*** MATERIAL SUPPLIED ***

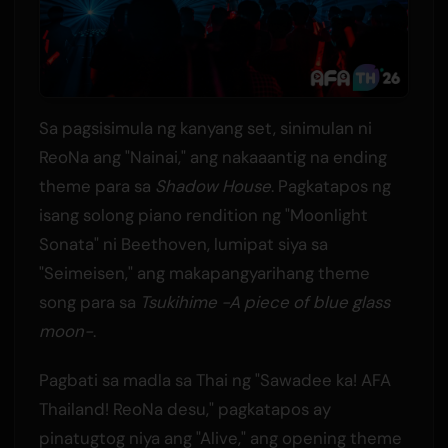
Sa pagsisimula ng kanyang set, sinimulan ni
ReoNa ang "Nainai," ang nakaaantig na ending
theme para sa
Shadow House
. Pagkatapos ng
isang solong piano rendition ng "Moonlight
Sonata" ni Beethoven, lumipat siya sa
"Seimeisen," ang makapangyarihang theme
song para sa
Tsukihime -A piece of blue glass
moon-
.
Pagbati sa madla sa Thai ng "Sawadee ka! AFA
Thailand! ReoNa desu," pagkatapos ay
pinatugtog niya ang "Alive," ang opening theme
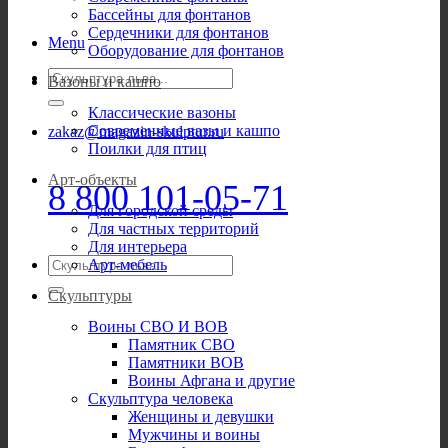
Бассейны для фонтанов
Сердечники для фонтанов
Menu
Оборудование для фонтанов
Искать:
Вазоны и кашпо
Классические вазоны
Современные вазы и кашпо
zakaz@magazin-skulptur.ru
Поилки для птиц
Арт-объекты
8 800 101-05-71
Для городской среды
Для частных территорий
Для интерьера
Искать:
Арт-мебель
Скульптуры
Воины СВО И ВОВ
Памятник СВО
Памятники ВОВ
Воины Афгана и другие
Скульптура человека
Женщины и девушки
Мужчины и воины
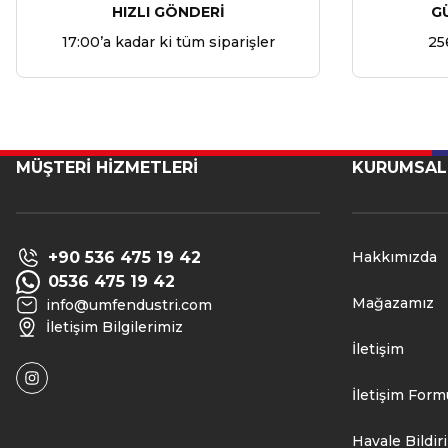
HIZLI GÖNDERİ
G
17:00’a kadar ki tüm siparişler
25
MÜŞTERİ HİZMETLERİ
KURUMSAL
+90 536 475 19 42
Hakkımızda
0536 475 19 42
Mağazamız
info@umfendustri.com
İletişim Bilgilerimiz
İletişim
İletişim Form
Havale Bildi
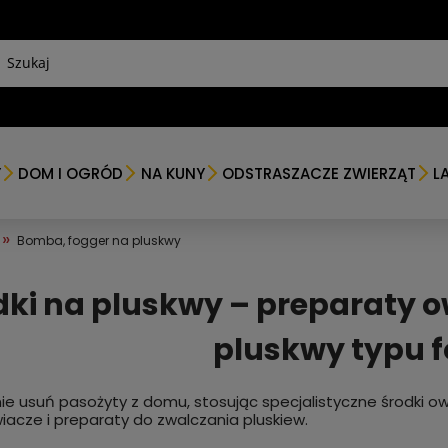
Y
DOM I OGRÓD
NA KUNY
ODSTRASZACZE ZWIERZĄT
L
»
Bomba, fogger na pluskwy
dki na pluskwy – preparaty 
pluskwy typu 
ie usuń pasożyty z domu, stosując specjalistyczne środki ow
acze i preparaty do zwalczania pluskiew.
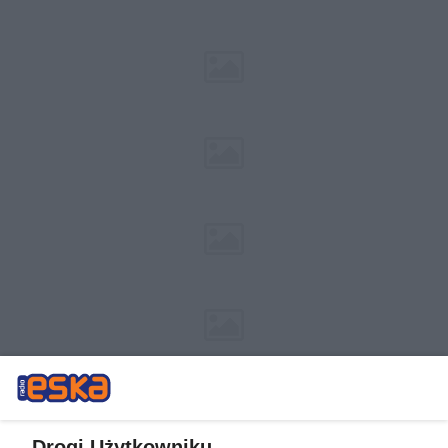
Drogi Użytkowniku,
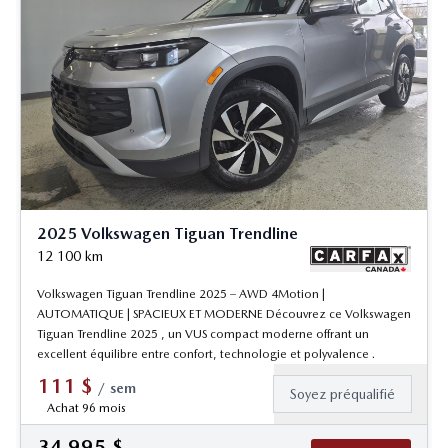
2025 Volkswagen Tiguan Trendline
12 100
km
Volkswagen Tiguan Trendline 2025 – AWD 4Motion |
AUTOMATIQUE | SPACIEUX ET MODERNE Découvrez ce Volkswagen
Tiguan Trendline 2025 , un VUS compact moderne offrant un
excellent équilibre entre confort, technologie et polyvalence .
111
$
/
sem
Soyez préqualifié
Achat 96 mois
34 995
$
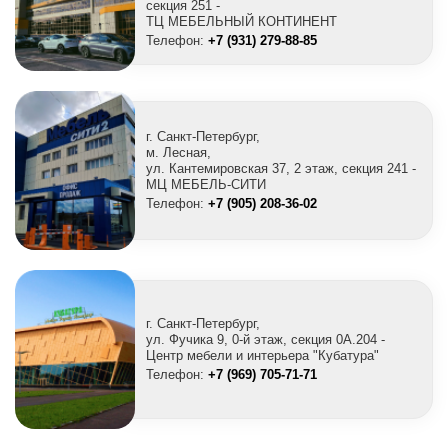
секция 251 -
ТЦ МЕБЕЛЬНЫЙ КОНТИНЕНТ
Телефон:
+7 (931) 279-88-85
г. Санкт-Петербург,
м. Лесная,
ул. Кантемировская 37, 2 этаж, секция 241 -
МЦ МЕБЕЛЬ-СИТИ
Телефон:
+7 (905) 208-36-02
г. Санкт-Петербург,
ул. Фучика 9, 0-й этаж, секция 0A.204 -
Центр мебели и интерьера "Кубатура"
Телефон:
+7 (969) 705-71-71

*** End of MATERIAL SUPPLIED ***

# EXERCISE OBJECTIVE
Please return, exactly and with pictures omitted, the lines from the line holding "İletişim Form" through the end of the data above, inclusive.

# SOLUTION
İletişim Form
Havale Bildi
Y
DOM I OGRÓD
NA KUNY
ODSTRASZACZE ZWIERZĄT
L
»
Bomba, fogger na pluskwy
dki na pluskwy – preparaty 
pluskwy typu 
ie usuń pasożyty z domu, stosując specjalistyczne środki ow
acze i preparaty do zwalczania pluskiew.
Drogi Użytkowniku,
2025 Volkswagen Tiguan Trendline
12 100
km
Volkswagen Tiguan Trendline 2025 – AWD 4Motion |
AUTOMATIQUE | SPACIEUX ET MODERNE Découvrez ce Volkswagen
Tiguan Trendline 2025 , un VUS compact moderne offrant un
excellent équilibre entre confort, technologie et polyvalence .
111
$
/
sem
Soyez préqualifié
Achat 96 mois
34 995
$
секция 251 -
ТЦ МЕБЕЛЬНЫЙ КОНТИНЕНТ
Телефон:
+7 (931) 279-88-85
г. Санкт-Петербург,
м. Лесная,
ул. Кантемировская 37, 2 этаж, секция 241 -
МЦ МЕБЕЛЬ-СИТИ
Телефон:
+7 (905) 208-36-02
г. Санкт-Петербург,
ул. Фучика 9, 0-й этаж, секция 0A.204 -
Центр мебели и интерьера "Кубатура"
Телефон:
+7 (969) 705-71-71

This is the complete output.